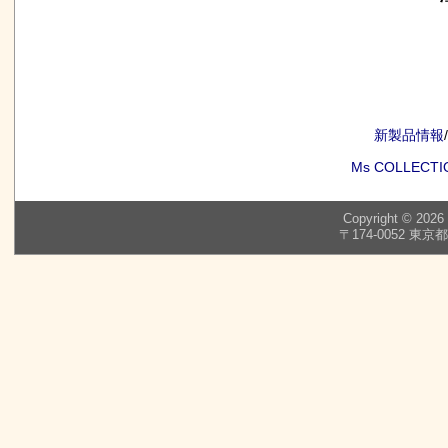
a:12061 t:2 y:0
新製品情報
/
Ms COLLECTI
Copyright © 2026
〒174-0052 東京都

**********

__The task__
Every record is to be repeated exactly, and no picture is carried over.

__Solution to the exercise__
a:12061 t:2 y:0
新製品情報
/
Ms COLLECTI
Copyright © 2026
〒174-0052 東京都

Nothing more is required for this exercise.